- ABOUT THIS EXERCISE
From the records below, extract only the lines running from the line with "O nás (987, 39)" to the line with "LED mounting spacers (279, 182)", both lines included, reproducing them exactly.

- DATA EXTRACT
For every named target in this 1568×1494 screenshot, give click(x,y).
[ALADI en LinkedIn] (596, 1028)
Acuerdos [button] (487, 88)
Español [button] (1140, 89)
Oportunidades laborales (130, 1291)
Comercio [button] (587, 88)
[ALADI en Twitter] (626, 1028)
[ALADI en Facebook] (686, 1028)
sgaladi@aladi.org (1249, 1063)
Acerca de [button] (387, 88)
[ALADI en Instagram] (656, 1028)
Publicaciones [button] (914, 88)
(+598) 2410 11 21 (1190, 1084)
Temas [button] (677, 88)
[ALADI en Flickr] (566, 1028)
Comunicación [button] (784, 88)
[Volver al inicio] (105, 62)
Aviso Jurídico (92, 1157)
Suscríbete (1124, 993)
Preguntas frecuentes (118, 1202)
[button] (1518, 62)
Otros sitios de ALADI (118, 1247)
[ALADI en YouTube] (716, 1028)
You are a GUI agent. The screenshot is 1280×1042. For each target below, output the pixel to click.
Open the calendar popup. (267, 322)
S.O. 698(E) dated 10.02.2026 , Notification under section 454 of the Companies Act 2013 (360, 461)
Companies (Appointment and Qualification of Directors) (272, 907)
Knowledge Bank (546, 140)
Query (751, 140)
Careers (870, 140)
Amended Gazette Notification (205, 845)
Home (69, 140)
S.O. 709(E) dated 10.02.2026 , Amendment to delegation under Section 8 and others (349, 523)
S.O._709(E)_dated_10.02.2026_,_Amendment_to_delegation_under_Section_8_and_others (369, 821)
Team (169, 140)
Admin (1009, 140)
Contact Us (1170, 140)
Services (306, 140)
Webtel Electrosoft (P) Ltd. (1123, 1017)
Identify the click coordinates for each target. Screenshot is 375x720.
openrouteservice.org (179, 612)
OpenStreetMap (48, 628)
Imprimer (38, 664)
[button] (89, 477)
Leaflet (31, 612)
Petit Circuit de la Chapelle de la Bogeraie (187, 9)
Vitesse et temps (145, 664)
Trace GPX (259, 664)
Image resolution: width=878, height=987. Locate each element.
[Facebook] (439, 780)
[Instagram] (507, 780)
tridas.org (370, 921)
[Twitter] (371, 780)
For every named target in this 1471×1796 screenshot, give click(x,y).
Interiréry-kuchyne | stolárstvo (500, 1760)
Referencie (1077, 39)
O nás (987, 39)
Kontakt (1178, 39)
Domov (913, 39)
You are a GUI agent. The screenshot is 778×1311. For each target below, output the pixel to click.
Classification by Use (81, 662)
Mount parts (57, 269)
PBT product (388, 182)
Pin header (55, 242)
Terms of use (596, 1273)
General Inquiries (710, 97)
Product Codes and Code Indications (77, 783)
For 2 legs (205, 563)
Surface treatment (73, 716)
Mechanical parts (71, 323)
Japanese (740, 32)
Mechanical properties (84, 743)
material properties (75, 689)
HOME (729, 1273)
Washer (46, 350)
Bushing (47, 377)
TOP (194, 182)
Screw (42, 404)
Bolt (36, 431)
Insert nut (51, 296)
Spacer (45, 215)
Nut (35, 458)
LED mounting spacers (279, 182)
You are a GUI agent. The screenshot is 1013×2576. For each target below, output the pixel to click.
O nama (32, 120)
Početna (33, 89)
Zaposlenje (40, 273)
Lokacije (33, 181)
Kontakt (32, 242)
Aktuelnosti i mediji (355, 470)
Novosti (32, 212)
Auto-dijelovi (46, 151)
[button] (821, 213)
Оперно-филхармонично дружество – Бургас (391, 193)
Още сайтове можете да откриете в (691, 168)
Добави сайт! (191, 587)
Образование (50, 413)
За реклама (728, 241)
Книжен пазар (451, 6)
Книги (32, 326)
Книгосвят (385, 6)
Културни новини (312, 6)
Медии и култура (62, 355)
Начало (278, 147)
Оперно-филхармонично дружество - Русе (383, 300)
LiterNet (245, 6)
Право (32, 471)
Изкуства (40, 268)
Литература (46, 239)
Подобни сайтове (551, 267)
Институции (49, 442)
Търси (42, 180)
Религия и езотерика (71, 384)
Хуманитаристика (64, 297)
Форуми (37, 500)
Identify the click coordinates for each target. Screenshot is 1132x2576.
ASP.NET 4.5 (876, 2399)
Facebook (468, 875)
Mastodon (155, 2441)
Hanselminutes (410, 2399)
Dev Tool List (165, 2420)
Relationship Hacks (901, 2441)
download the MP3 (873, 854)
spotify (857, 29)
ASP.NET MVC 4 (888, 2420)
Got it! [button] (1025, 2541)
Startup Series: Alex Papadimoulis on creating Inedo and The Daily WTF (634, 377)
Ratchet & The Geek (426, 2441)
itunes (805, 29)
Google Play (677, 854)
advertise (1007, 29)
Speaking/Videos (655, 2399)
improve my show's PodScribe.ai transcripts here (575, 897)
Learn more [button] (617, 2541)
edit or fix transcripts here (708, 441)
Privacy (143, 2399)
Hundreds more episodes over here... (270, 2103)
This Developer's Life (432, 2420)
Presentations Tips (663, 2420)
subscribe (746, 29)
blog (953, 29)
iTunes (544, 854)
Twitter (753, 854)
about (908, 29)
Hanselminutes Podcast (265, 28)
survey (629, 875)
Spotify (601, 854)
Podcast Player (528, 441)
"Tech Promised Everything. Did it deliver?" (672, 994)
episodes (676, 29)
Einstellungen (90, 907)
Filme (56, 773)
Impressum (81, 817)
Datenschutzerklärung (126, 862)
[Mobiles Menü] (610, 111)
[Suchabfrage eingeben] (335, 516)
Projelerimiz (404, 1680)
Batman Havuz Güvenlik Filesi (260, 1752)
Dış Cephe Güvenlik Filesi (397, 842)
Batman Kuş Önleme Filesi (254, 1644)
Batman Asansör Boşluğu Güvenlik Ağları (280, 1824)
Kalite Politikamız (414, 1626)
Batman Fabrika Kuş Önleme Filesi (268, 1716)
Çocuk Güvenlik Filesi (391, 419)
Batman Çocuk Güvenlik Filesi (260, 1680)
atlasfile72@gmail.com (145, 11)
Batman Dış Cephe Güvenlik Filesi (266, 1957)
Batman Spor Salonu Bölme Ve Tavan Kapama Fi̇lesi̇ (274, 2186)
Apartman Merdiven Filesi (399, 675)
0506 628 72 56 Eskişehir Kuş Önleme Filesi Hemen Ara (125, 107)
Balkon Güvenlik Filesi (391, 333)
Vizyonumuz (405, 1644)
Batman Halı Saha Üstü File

- SOLUTION
O nás (987, 39)
Kontakt (1178, 39)
Domov (913, 39)
You are a GUI agent. The screenshot is 778×1311. For each target below, output the pixel to click.
Classification by Use (81, 662)
Mount parts (57, 269)
PBT product (388, 182)
Pin header (55, 242)
Terms of use (596, 1273)
General Inquiries (710, 97)
Product Codes and Code Indications (77, 783)
For 2 legs (205, 563)
Surface treatment (73, 716)
Mechanical parts (71, 323)
Japanese (740, 32)
Mechanical properties (84, 743)
material properties (75, 689)
HOME (729, 1273)
Washer (46, 350)
Bushing (47, 377)
TOP (194, 182)
Screw (42, 404)
Bolt (36, 431)
Insert nut (51, 296)
Spacer (45, 215)
Nut (35, 458)
LED mounting spacers (279, 182)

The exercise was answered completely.